В дверь входит заплаканная Каталин, привлеченная смехом. Все с минуту глядят на нее. Она подсаживается к полке с газетами, вытаскивает старую «Правду»[60] и начинает читать.
— Охохошеньки! Панельные дома рушатся! — качает она головой над репортажем.
— Подно-о-сы, — вытягивает разгоряченная Маришка Ваврекова, улыбаясь в кухонное окошко.
— …желают много здоровья и оптимизма, — врывается бодрый голос с педерастическим упоением.
Старичье поднимается, относит подносы. Дежурная Вихторичиха вытирает столы влажной тряпкой.
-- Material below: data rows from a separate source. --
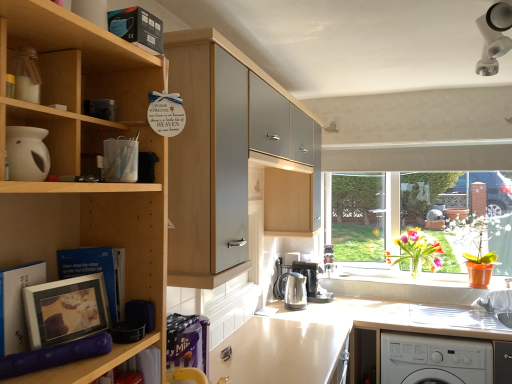 Question: Considering the relative positions of light brown laminate counter top at center and orange plastic pot at window in the image provided, is light brown laminate counter top at center behind orange plastic pot at window?

Choices:
 (A) yes
 (B) no

Answer: (B)

Question: Does light brown laminate counter top at center have a greater width compared to orange plastic pot at window?

Choices:
 (A) no
 (B) yes

Answer: (B)

Question: From a real-world perspective, is light brown laminate counter top at center located beneath orange plastic pot at window?

Choices:
 (A) yes
 (B) no

Answer: (A)

Question: Does light brown laminate counter top at center appear on the left side of orange plastic pot at window?

Choices:
 (A) yes
 (B) no

Answer: (A)

Question: Is light brown laminate counter top at center outside of orange plastic pot at window?

Choices:
 (A) yes
 (B) no

Answer: (A)

Question: Is satin black coffee machine at lower center wider or thinner than orange plastic pot at window?

Choices:
 (A) wide
 (B) thin

Answer: (A)

Question: Is satin black coffee machine at lower center situated inside orange plastic pot at window or outside?

Choices:
 (A) inside
 (B) outside

Answer: (B)

Question: From a real-world perspective, relative to orange plastic pot at window, is satin black coffee machine at lower center vertically above or below?

Choices:
 (A) above
 (B) below

Answer: (B)

Question: Is point (311, 284) closer or farther from the camera than point (470, 279)?

Choices:
 (A) closer
 (B) farther

Answer: (B)

Question: Is orange plastic pot at lower center in front of or behind orange plastic pot at window in the image?

Choices:
 (A) behind
 (B) front

Answer: (A)

Question: In the image, is orange plastic pot at lower center on the left side or the right side of orange plastic pot at window?

Choices:
 (A) left
 (B) right

Answer: (A)

Question: Is orange plastic pot at lower center taller or shorter than orange plastic pot at window?

Choices:
 (A) tall
 (B) short

Answer: (B)

Question: Which is correct: orange plastic pot at lower center is inside orange plastic pot at window, or outside of it?

Choices:
 (A) outside
 (B) inside

Answer: (A)

Question: In terms of size, does light brown laminate counter top at center appear bigger or smaller than matte silver picture frame at left?

Choices:
 (A) small
 (B) big

Answer: (B)

Question: In the image, is light brown laminate counter top at center on the left side or the right side of matte silver picture frame at left?

Choices:
 (A) right
 (B) left

Answer: (A) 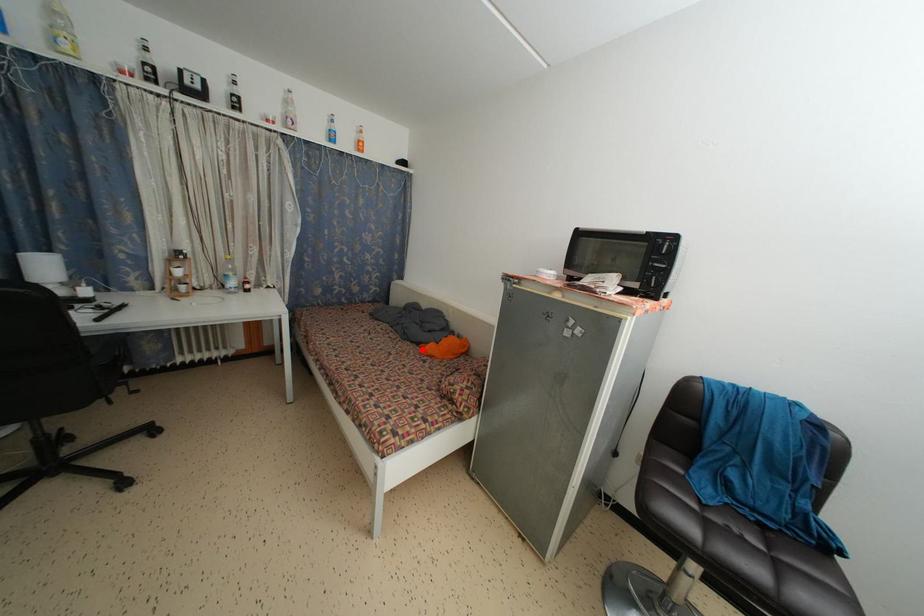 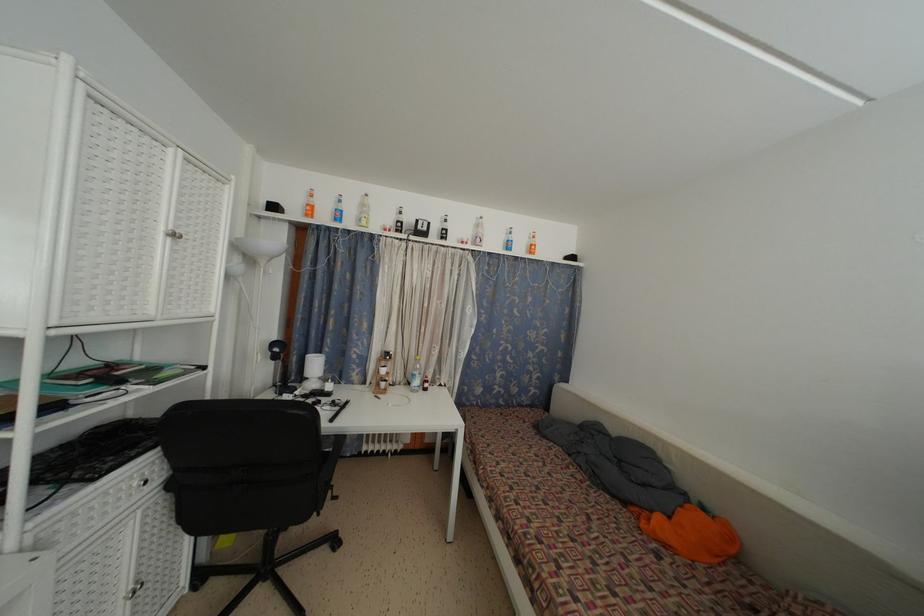 Question: I am providing you with two images of the same scene from different viewpoints. A red point is shown in image1. For the corresponding object point in image2, is it positioned nearer or farther from the camera?

Choices:
 (A) Nearer
 (B) Farther

Answer: (A) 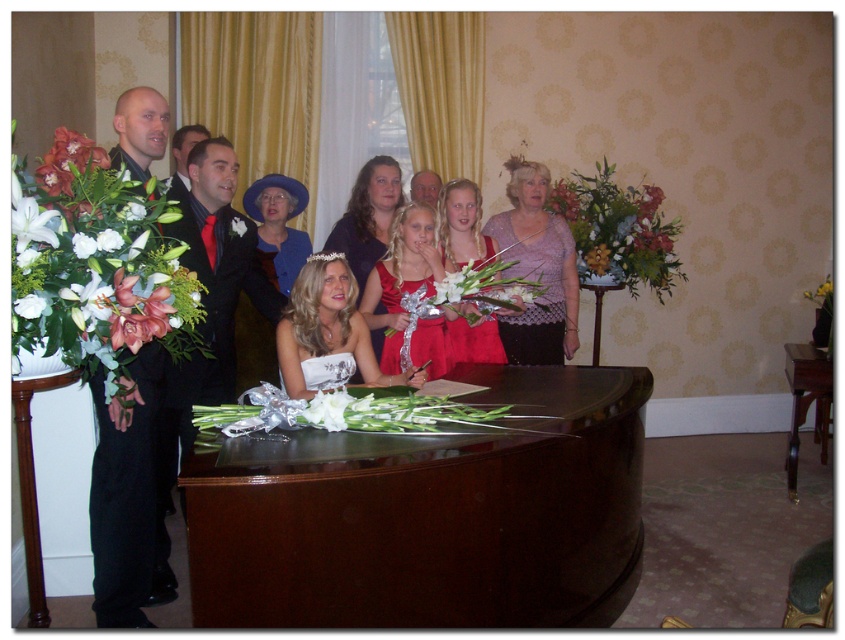 You are attending a wedding and notice a woman in a matte purple dress at center. Where exactly is she positioned in the room relative to the piano?

The matte purple dress at center is located at point (x=368, y=218), which means she is positioned slightly to the left and forward of the piano.

You are a guest at this event and need to place a small gift on the shiny dark wood table at center without covering the matte silver tiara at center. Is there enough space on the table for both items?

The shiny dark wood table at center is wider than the matte silver tiara at center, so there should be enough space to place the small gift on the table without covering the tiara. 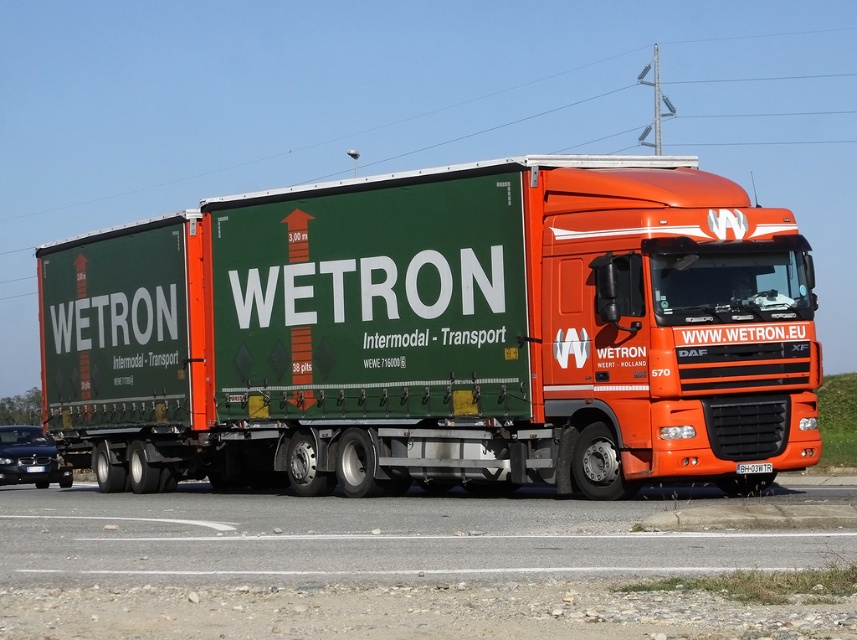 Does green fabric trailer truck at center have a smaller size compared to shiny black sedan at lower left?

Incorrect, green fabric trailer truck at center is not smaller in size than shiny black sedan at lower left.

Can you confirm if green fabric trailer truck at center is wider than shiny black sedan at lower left?

Correct, the width of green fabric trailer truck at center exceeds that of shiny black sedan at lower left.

Does point (770, 452) come behind point (42, 472)?

No.

Identify the location of green fabric trailer truck at center. Image resolution: width=857 pixels, height=640 pixels. (439, 332).

This screenshot has width=857, height=640. Describe the element at coordinates (439, 332) in the screenshot. I see `green fabric trailer truck at center` at that location.

Can you confirm if green fabric trailer truck at center is positioned above black plastic license plate at center?

Yes.

Where is `green fabric trailer truck at center`? This screenshot has height=640, width=857. green fabric trailer truck at center is located at coordinates (439, 332).

Image resolution: width=857 pixels, height=640 pixels. What are the coordinates of `green fabric trailer truck at center` in the screenshot? It's located at (439, 332).

Which is in front, point (768, 472) or point (31, 467)?

Point (768, 472) is in front.

Identify the location of red plastic license plate at center. (753, 467). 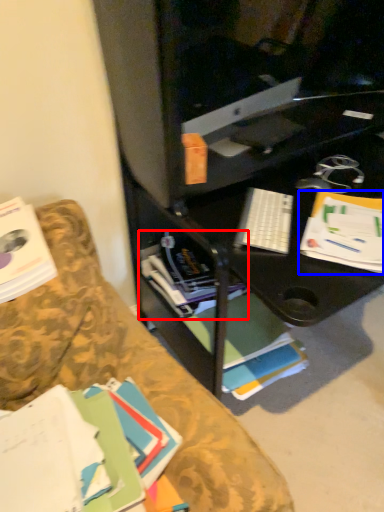 Question: Among these objects, which one is farthest to the camera, book (highlighted by a red box) or paperback book (highlighted by a blue box)?

Choices:
 (A) book
 (B) paperback book

Answer: (A) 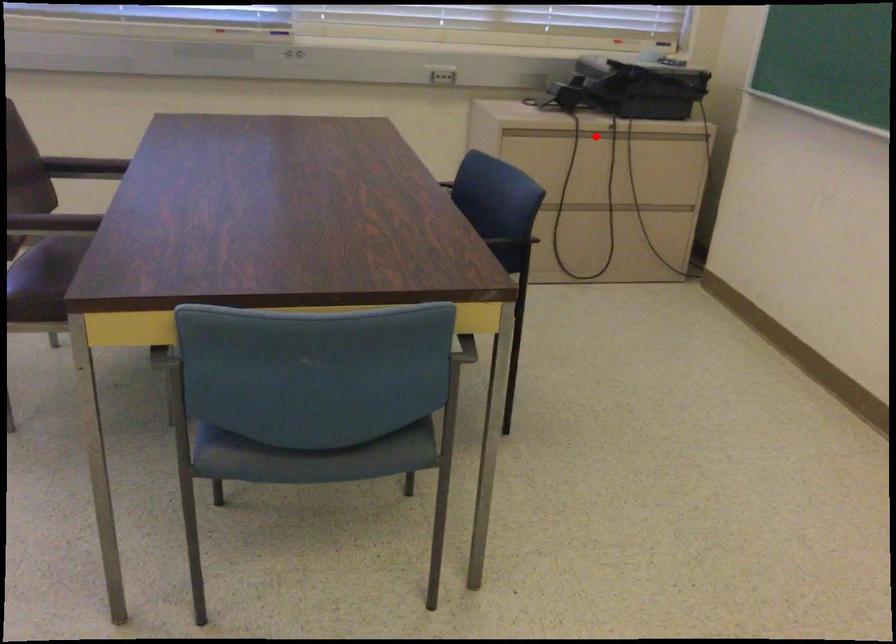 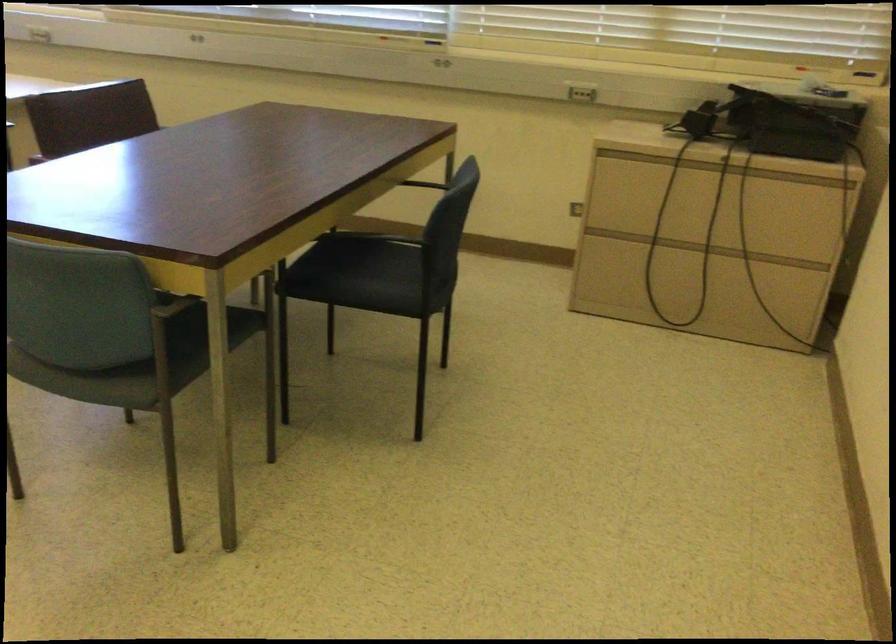 The point at the highlighted location is marked in the first image. Where is the corresponding point in the second image?

(700, 167)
— А что такое оптимизм? — У Димко трясутся руки. Они не просто так трясутся, все дело в нервах. Когда хотят — задергают его, а нет — так нет.
— Кожа да косточки у него, — кивают на Димко две старухи-говорухи — Ивета и Дана.
Яро задумывается: надо бы объяснить смысл понятия «оптимизм», но что-то мешает ему.
— Это такая радость, — говорит он Димко.
— Хорошо перепревший годовой навоз. Коровий, — улыбается Димко худенькими щечками, на которых уже нет растительности.
— Для садовника это и есть тот самый оптимизм, — соглашается Яро.
Димка лукаво улыбается — до чего же хорошо он понял такую сложную вещь. Он уважает Яро, у Яро — университет.
— Когда дочка замуж шла, в платье в крапинку была… Ну, в крапинку! Почем мне знать, в какую? — гудят друг другу в уши говорухи.
— А в какую крапинку? — никак не догадываются они.
— В дерьмовую, если маку объешься, — подсказывает им Лоло-дурак. И всем сразу легче, потому как они, ясное дело, умнее бесстыжего Лоло.
— «Когда двое встретятся, две прямые скрестятся», — несутся из репродуктора рифмы неувядаемого шлягера.
Старушки поют вместе с перезрелой певицей.
— Что такое «мендосино»?[61] Все время об этом по радио говорят, — интересуется Милка Болехова.
— Это когда святой дух на тебя нисходит. — Лоло искоса поглядывает на Йожку. — И уж не знаешь, что с тобой творится, сердце бьется, как колокол, и ты чувствуешь, что вот-вот упадешь замертво.